Why HypoTestX?

The Problem

Statistical hypothesis testing is a core skill in data science, research, and engineering. Yet every existing option forces a painful trade-off:

Option A — scipy (and friends)

scipy is excellent, but to use it you must:

  1. Already know which test to run. Is this a t-test or a Mann-Whitney? Should I use Welch’s correction? Is this paired or independent?

  2. Manually prepare your data. Slice the DataFrame yourself, convert to arrays, handle NaN values, split groups by label.

  3. Interpret raw numbers. scipy.stats.ttest_ind() returns a tuple (statistic, p_value). No effect size, no confidence interval, no interpretation.

For a seasoned statistician this is fine. For everyone else — the analyst, the ML engineer, the researcher who is not a statistician by training — it creates a significant barrier.

Option B — Ask a Chat LLM

Modern LLMs can answer “do males earn more than females in my data?” surprisingly well — in natural language. But the answer:

  • Cannot be embedded in code. It’s a paragraph of text, not a structured object.

  • Is not reproducible. Run the same question again and you may get a different answer.

  • Has no audit trail. You cannot verify which test it ran or with which parameters.

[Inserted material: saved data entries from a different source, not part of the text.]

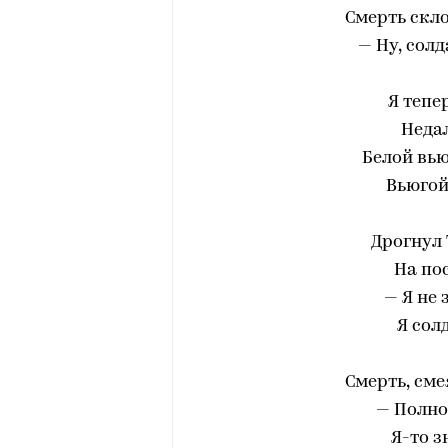
Смерть скло
— Ну, солд
Я тепе
Неда
Белой вью
Вьюгой
Дрогнул 
На по
— Я не 
Я сол
Смерть, сме
— Полно
Я-то з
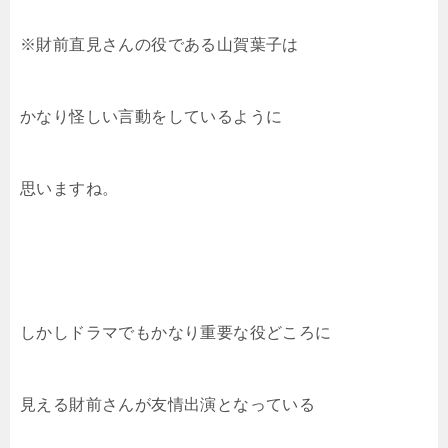
※財前直見さんの役である山賀葉子は
かなり怪しい言動をしているように
思いますね。
しかしドラマでもかなり重要な役どころに
見える財前さんが友情出演となっている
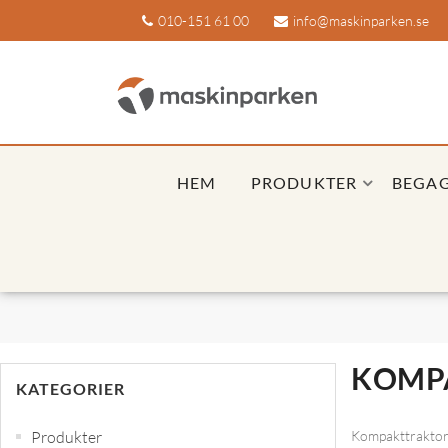
010-151 61 00
info@maskinparken.se
HEM
PRODUKTER
BEGA
KOMP
KATEGORIER
Produkter
Kompakttrakto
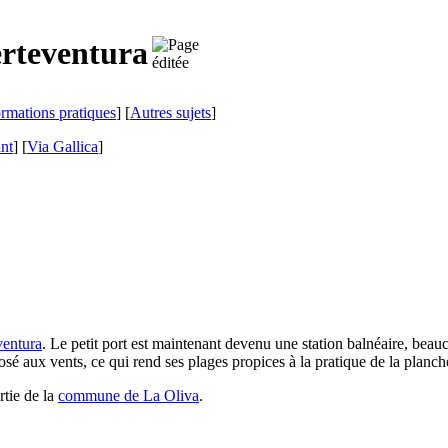
rteventura
ormations pratiques
] [
Autres sujets
]
ant
]
[
Via Gallica
]
ventura
. Le petit port est maintenant devenu une station balnéaire, bea
sé aux vents, ce qui rend ses plages propices à la pratique de la planche
rtie de la
commune de
La Oliva
.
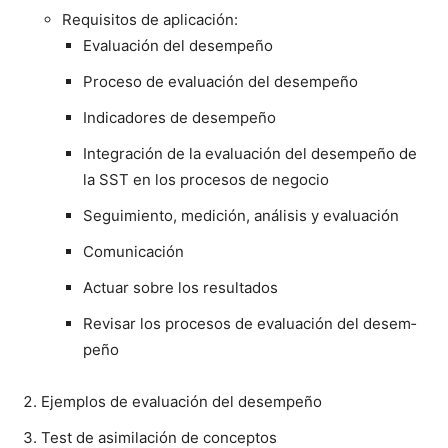
Req­ui­si­tos de apli­cación:
Eval­u­ación del desem­peño
Pro­ce­so de eval­u­ación del desem­peño
Indi­cadores de desem­peño
Inte­gración de la eval­u­ación del desem­peño de
la SST en los pro­ce­sos de nego­cio
Seguimien­to, medición, análi­sis y eval­u­ación
Comu­ni­cación
Actu­ar sobre los resul­ta­dos
Revis­ar los pro­ce­sos de eval­u­ación del desem­
peño
Ejem­p­los de eval­u­ación del desem­peño
Test de asim­i­lación de con­cep­tos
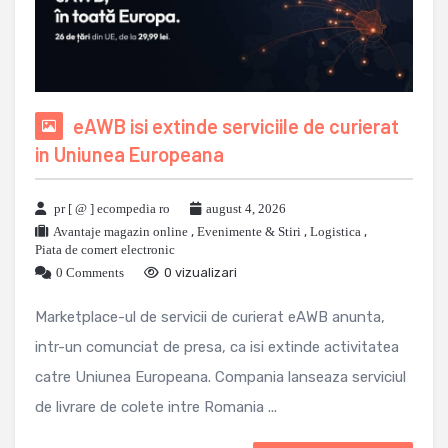
eAWB isi extinde serviciile de curierat
in Uniunea Europeana
pr [ @ ] ecompedia ro
august 4, 2026
Avantaje magazin online
,
Evenimente & Stiri
,
Logistica
,
Piata de comert electronic
0 Comments
0 vizualizari
Marketplace-ul de servicii de curierat eAWB anunta,
intr-un comunciat de presa, ca isi extinde activitatea
catre Uniunea Europeana. Compania lanseaza serviciul
de livrare de colete intre Romania ...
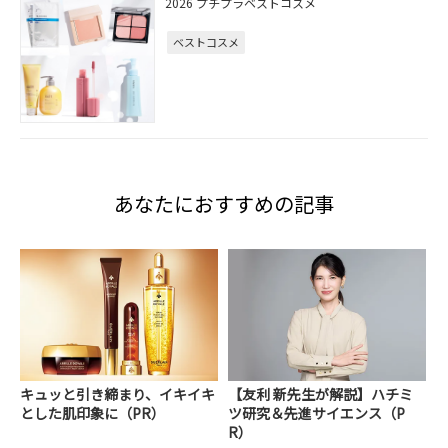
2026 プチプラベストコスメ
ベストコスメ
あなたにおすすめの記事
キュッと引き締まり、イキイキ
【友利 新先生が解説】ハチミ
とした肌印象に（PR）
ツ研究＆先進サイエンス（P
R）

  • Cannot be composed. You can’t call .p_value, .effect_size, or .plot() on a chat reply.

The Gap HypoTestX Fills

Feature

scipy

Ask an LLM

HypoTestX

Natural language input

Structured result object

Effect size + CI included

Manual

Reproducible / embeddable

Works offline

✅ (fallback)

Auto test selection

HypoTestX gives you:

  • A plain-English interface so you don’t need to know which test to pick

  • A structured HypoResult with every number you need, every time

  • Effect sizes and confidence intervals included automatically

  • Reproducible, embeddable results you can version-control and audit

  • A regex fallback that works completely offline — no API key, no network

  • An LLM backend system where you swap in any model with a single keyword


When to Use the Direct API Instead

HypoTestX also exposes all 12 test functions directly. Use these when:

  • You already know exactly which test you need

  • You want the most explicit, readable code possible

  • You’re writing a library or module that others will read

# Very explicit — no routing, no ambiguity
result = hx.ttest_2samp(
    group1, group2,
    alternative="greater",
    equal_var=False,   # Welch's correction
    alpha=0.01,
)

The natural-language interface and the direct API return identical HypoResult objects — the same .p_value, .effect_size, .summary(), and .plot() work on both.